Yet for all their ubiquity, transformers remain as hard to understand as ever.

It has taken me multiple readings through the Google research paper that first introduced transformers, along with just so many blog posts, to really understand how a transformer works.

So, I thought of putting the whole idea down in as simple words as possible, and with some very basic Math and some puns, as I am a proponent of having some fun while learning. I will try to keep both the jargon and the technicality to a minimum, yet it is such a topic that I could only do so much. And my goal is to make the reader understand even the most gory details of Transformer by the end of this post.

Also, this is officially my longest post, both in terms of time taken to write it as well as the length of the post. Hence, I will advise you to Grab A Coffee. ☕️

Before we dive in, here’s the path we’ll walk together: we’ll start with the big picture of what a transformer even does, then crack open the encoder stack (attention, feed-forward, positional encodings, and those mysterious “Add & Norm” boxes). From there, we’ll move to the decoder stack and the masking trick that makes it tick, bolt on an output head to actually get our German words, and finish with how the whole thing is trained and how it makes predictions at test time. Long road, but I promise the view is worth it. Onwards.

Q: So, why should I even understand Transformer?

In the past, the LSTM and GRU architecture(as explained here in my past post on NLP), along with the attention mechanism, used to be the State of the Art Approach for Language modeling problems (put very simply, predict the next word) and Translation systems. But the main problem with these architectures is that they are recurrent in nature, and the runtime increases as the sequence length increases. That is, these architectures take a sentence and process each word in a sequential way, and hence, with the increase in sentence length, the whole runtime increases.

Transformer, a model architecture first explained in the paper Attention is all you need, lets go of this recurrence and instead relies entirely on an attention mechanism to draw global dependencies between input and output. And that makes it FAST.

This is the picture of the full transformer as taken from the paper. And, it surely is intimidating. So, I will aim to demystify it in this post by going through each piece. So read ahead.

The Big Picture

Q: That sounds interesting. So, what does a transformer do exactly?

Essentially, a transformer can perform almost any NLP task. It can be used for language modeling, Translation, or Classification as required, and it does it fast by removing the sequential nature of the problem. So, the transformer in a machine translation application would convert one language to another, or for a classification problem will provide the class probability using an appropriate output layer.
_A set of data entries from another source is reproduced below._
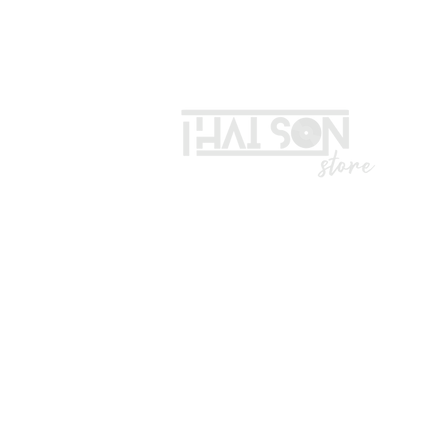
LIÊN HỆ
Vui lòng gọi trước khi đến mua hà
Địa chỉ: S8, đường số 16 - P3 - Q
*Hotline :
036.491.5071
(Tư vấn mua hàng)
* ZALO ADMIN , KĨ THUẬT : 0332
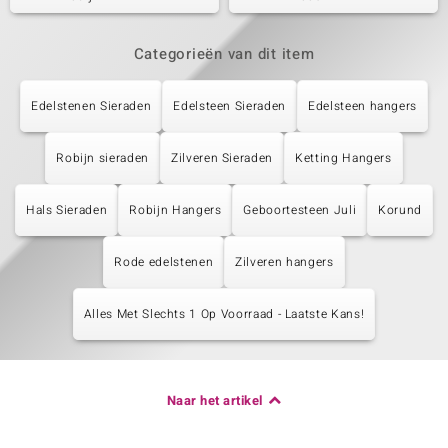
Categorieën van dit item
Edelstenen Sieraden
Edelsteen Sieraden
Edelsteen hangers
Robijn sieraden
Zilveren Sieraden
Ketting Hangers
Hals Sieraden
Robijn Hangers
Geboortesteen Juli
Korund
Rode edelstenen
Zilveren hangers
Alles Met Slechts 1 Op Voorraad - Laatste Kans!
Naar het artikel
It all will depend on the final output layer for the network; the Transformer basic structure will remain quite the same for any task. For this particular post, I will be continuing with the machine translation example.

So, from a very high place, this is how the transformer looks for a translation task. It takes as input an English sentence and returns a German sentence.

The Building Blocks

Q: That was too basic. 😎 Can you expand on it?

Okay, just remember in the end, you asked for it. Let’s go a little deeper and try to understand what a transformer is composed of.

So, a transformer is essentially composed of a stack of encoder and decoder layers. The role of an encoder layer is to encode the English sentence into a numerical form using the attention mechanism, while the decoder aims to use the encoded information from the encoder layers to give the German translation for the particular English sentence.

In the figure below, the transformer is given an English sentence as input, which gets encoded using 6 encoder layers. The output from the final encoder layer then goes to each decoder layer to translate English to German.

1. Encoder Architecture

Q: That’s alright, but how does an encoder stack encode an English sentence exactly?

Patience, I am getting to it. So, as I said, the encoder stack contains six encoder layers on top of each other(As given in the paper, but the future versions of transformers use even more layers). And each encoder in the stack has essentially two main layers:

• a multi-head self-attention Layer, and

• a position-wise fully connected feed-forward network

They are a mouthful. Right? Don’t lose me yet as I will explain both of them in the coming sections. Right now, just remember that the encoder layer incorporates attention and a position-wise feed-forward network.

Q: But, how does this layer expect its inputs to be?

This layer expects its inputs to be of the shape SxD (as shown in the figure below) where S is the source sentence(English Sentence) length, and D is the dimension of the embedding whose weights can be trained with the network. In this post, we will be using D as 512 by default throughout. While S will be the maximum length of a sentence in a batch. So it normally changes with batches.